Yvonne, la différence sacrifiée

Par Aline Kohler

Une critique du spectacle :
Yvonne, Princesse de Bourgogne / d’après Witold Gombrowicz / conception et mise en scène Geneviève Guhl / du 27 février au 8 mars au Théâtre La Grange de Dorigny à Lausanne / du 8 au 11 avril à la Comédie de Genève / vendredi 2 mai à 20h15 au Théâtre Valère à Sion / du 9 au 10 mai au Théâtre Belle Usine à Fully / plus d’infos

© Isabelle Meister

La Grange de Dorigny accueille cette semaine sur ses planches une farce au dénouement funeste. La pièce de Witold Gombrovicz Yvonne, princesse de Bourgogne est un enterrement de la rebellion, et même plus, une tragédie de la liberté d’être. Une mémorable performance de la Compagnie L’ascenseur à poissons/cie et de la metteure en scène Geneviève Guhl.
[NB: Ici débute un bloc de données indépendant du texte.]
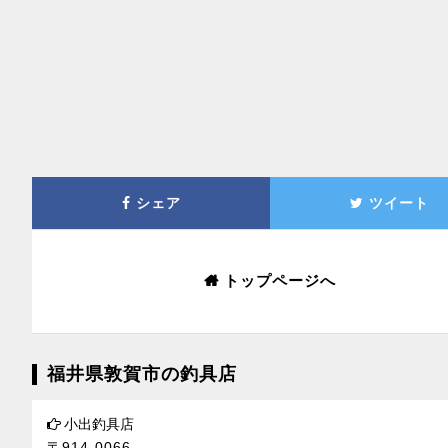
シェア
ツイート
トップページへ
福井県敦賀市の釣具店
小出釣具店
〒914-0066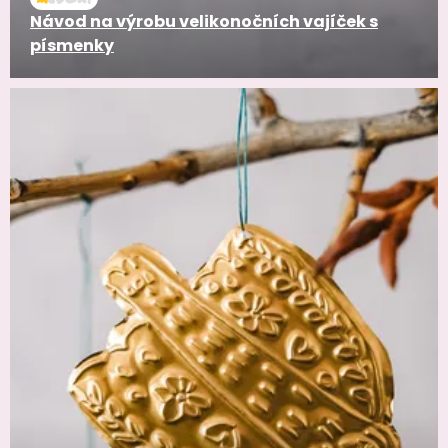
Návod na výrobu velikonočních vajíček s
písmenky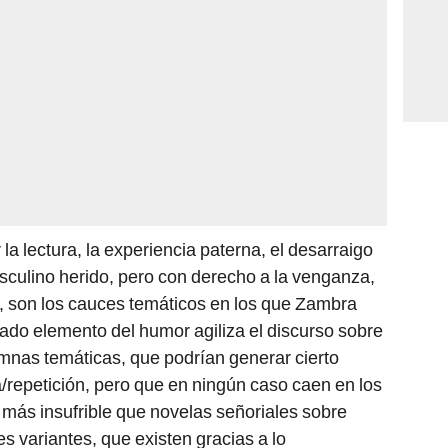
 la lectura, la experiencia paterna, el desarraigo
masculino herido, pero con derecho a la venganza,
s, son los cauces temáticos en los que Zambra
ado elemento del humor agiliza el discurso sobre
umnas temáticas, que podrían generar cierto
ia/repetición, pero que en ningún caso caen en los
más insufrible que novelas señoriales sobre
es variantes, que existen gracias a lo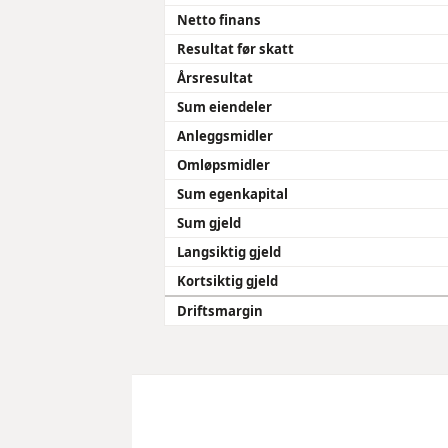
Netto finans
Resultat før skatt
Årsresultat
Sum eiendeler
Anleggsmidler
Omløpsmidler
Sum egenkapital
Sum gjeld
Langsiktig gjeld
Kortsiktig gjeld
Driftsmargin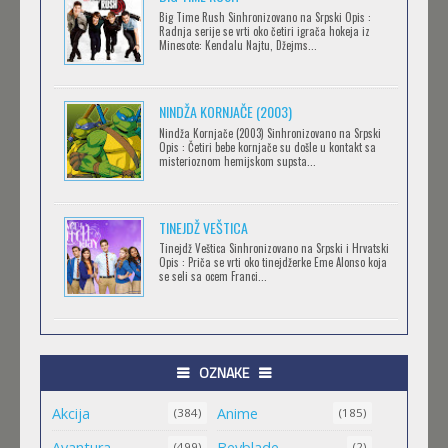
CLEAN FREAK! AOYAMA-KUN
Big Time Rush Sinhronizovano na Srpski Opis :
Radnja serije se vrti oko četiri igrača hokeja iz
Feb 12 2023 |
Gledaj »
Minesote: Kendalu Najtu, Džejms...
NINDŽA KORNJAČE (2003)
RECORD OF RAGNAROK
Nindža Kornjače (2003) Sinhronizovano na Srpski
Feb 11 2023 |
Gledaj »
Opis : Četiri bebe kornjače su došle u kontakt sa
misterioznom hemijskom supsta...
TORADORA
TINEJDŽ VEŠTICA
Feb 11 2023 |
Gledaj »
Tinejdž Veštica Sinhronizovano na Srpski i Hrvatski
Opis : Priča se vrti oko tinejdžerke Eme Alonso koja
se seli sa ocem Franci...
TRIGUN STAMPEDE
Feb 11 2023 |
Gledaj »
OZNAKE
Akcija
Anime
ORIENT
(384)
(185)
Feb 11 2023 |
Gledaj »
Avantura
Beyblade
(499)
(2)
Le piano préparé de Géraldine Schenkel donne le ton. Accordé (ou plutôt  désaccordé) et arrangé de manière non-traditionnelle, il fait une entrée dissonante et presque tonitruante. Un effet déglingué qui se répercute à tous les niveaux du spectacle pour obtenir un tableau final unifié dans l’absurde. L’histoire d’Yvonne, pauvre fille insignifiante subitement devenue la fiancée du Prince Philippe épris d’ennui et la bête de foire de toute une cour, vous est mise en scène avec facétie.

Le décor (Eliane Beytrison) est sommaire, mais évoque avec efficacité l’ambiance grinçante et peu accueillante de la Cour. Les costumes (Anna van Brée) reflètent le statut grotesque d’une noblesse qui, à l’instar de l’épaisse couche de maquillage de la reine Marguerite, se cache derrière le masque des bonnes manières. Débridés, ils mettent en scène une aristocratie mise à nue et forcée de faire face à sa propre aliénation. Ridicules, telle la couronne du roi Ignace en papier, ils accentuent le côté dérisoire de la noblesse. Et au centre de l’attention, Yvonne, pâle et immobile comme une poupée de porcelaine, qui apparaît dans le plus simple appareil burlesque sous sa chemise de nuit informe en voile blanc.

Tout s’acharne à dénoncer une aristocratie qui n’a ni courage ni prestance et dont le cheval est petit, en bois et à bascule. Le pouvoir est sans cesse raillé, jusque par le choix de la distribution des rôles : le roi est joué par la comédienne Julia Batinova et la reine par le comédien Pierandré Boo alias Greta Gratos. L’effet délirant produit une grande impression sur les spectateurs captivés sans relâche durant les deux heures qu’a duré la pièce.

Autour de l’apathie d’Yvonne règne une grande agitation physique, mais aussi verbale. Le texte de Witold Gombrovicz joue constamment avec les mots, les niveaux de langues et les langues elles-mêmes. Les anachronismes aussi sont nombreux, sans que cela ne semble perturber les personnages. Ainsi, le prince enquête sur le « sex appeal » d’Yvonne et le roi « s’tape un bridge » au milieu des formules plus traditionnelles d’une cour aristocrate d’un autre âge. L’atmosphère qui en découle est comique et démentielle.

Le grotesque de la cour de ce royaume imaginaire n’en finit plus de se décliner. Un tourbillon de folie habilement déclenché par Yvonne, un personnage prétexte qui donne corps au concept de non-conformité. Tout ce que la noblesse préférerait ignorer, ses faiblesses et ses vices, s’y reflète. Le Prince Philippe le dit : Yvonne est « faite pour rendre fou ». Yvonne, celle qui réussit à faire s’incliner devant elle toute une cour de nobles. Celle qui, avec sa disparition, signe la victoire du conformisme, symbolisé par le Prince Philippe qui finit par céder à la pression et s’agenouiller sur sa liberté.

Yvonne, princesse de Bourgogne au théâtre de la Grange de Dorigny est un spectacle fascinant et décalé qui nous plonge dans un univers drôle et absurde. Une expérience plutôt inconfortable, sans être pour autant déplaisante. Une réussite sur toute la ligne.